The Major League Baseball trade deadline came and went last week as the Kansas City Royals were on the cusp of being swept at the hands of the Toronto Blue Jays.

As many expected, the Royals didn’t partake in any of the blockbuster deals on the overhyped day of transactions. Instead, they continued to do what general manager Dayton Moore is best at and practiced patience as the season winds down. 

Kansas City isn’t at full strength with shortstop Adalberto Mondesi having missed all but four games since the All-Star break concluded, but that doesn’t explain the calamity we’ve witnessed since Cleveland Indians pitcher Trevor Bauer gift-wrapped a win for the club back on July 28. 

Since beginning 8-3 following the break, the Royals have struggled mightily to a tune of seven straight losses. This is in large part due to the obscene number of runs teams are scoring on them during this stretch. Opponents have outscored the Royals 52-23 since July 29.

Even with a core of young, talented players like Hunter Dozier, Jorge Soler, Nicky Lopez and Bubba Starling, this team is being held down by its pitching staff. The starting rotation lacks an ace outside of Brad Keller. Jacob Junis has been very hittable this season and is often mismanaged when he is throwing well. Danny Duffy has an ERA nearing five and has been unable to recapture the performances that made him one of the top-paid players on the club. Other than throwing a complete game against the Chicago White Sox on July 16, Glenn Sparkman has been a less than desirable starter with an ERA of 5.58 in 88.2 innings pitched. 

The bullpen is in a similar state of disarray and it’s pretty easy to see it when the closer, Ian Kennedy, was signed to be a middle rotation guy on a contract – five years, $70 million – that also makes him one of the highest-paid players in Kansas City. 

I know the Royals are trying to make the best of a bad situation that could have easily been avoided if they didn’t back-load Kennedy’s contract with salaries of $16.5 million and let him decide whether or not he wanted to take it. The fact still remains that Kennedy is being paid among the best closers in baseball to finish out games for a team that is rarely in a position to win them. 

Behind Kennedy are many other arms that were given chances in the rotation like Jorge Lopez and Kyle Zimmer. Richard Lovelady has shown promise but remains in a middle relief role. 

As the season closes out there aren’t a lot of options for improving this pitching staff outside of September call-ups. While the intrigue of seeing new players step into the lineup and onto the mound is fun, there is another trend making the rounds in baseball that could shake things up for the Royals’ arms. 

The opening pitcher was first used by the Tampa Bay Rays early in the 2018 season and is a strategy that puts a relief oriented pitcher on the mound to begin the game rather than a traditional starter. The opening pitcher serves as a way to reduce the number of times the club’s starting pitcher faces the best batters in the opponent’s lineup. Many other teams have employed the tactic in 2018 and this season as well. 

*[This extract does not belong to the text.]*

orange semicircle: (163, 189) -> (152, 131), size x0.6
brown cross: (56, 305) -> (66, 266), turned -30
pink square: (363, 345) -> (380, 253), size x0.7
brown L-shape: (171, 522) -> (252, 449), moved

Theoretically, the Royals would begin a game with someone like Zimmer or Lovelady on the mound. They can stay loose and throw their pitches because the situation is not reflective of a typical opportunity where the pressure has been dialed up. Relievers who might have command issues or lack longevity can attack lineups with their best pitches knowing that if they make a mistake, there are still eight innings of baseball left. Then, a starter like Junis can come in and face the opposing team’s best hitters one less time or get them when they’re not as fresh.

It’s a radical idea in a sport that has staved off change for much of its long history, but these types of ideas are the kinds that change sports in the way we see today. There’s no guarantee the Royals would attempt to execute this idea, especially since manager Ned Yost likes to stick with what he knows.

Regardless, the idea of the Royals attempting this type of maneuver in a season that has no meaning whatsoever sounds like fun to me.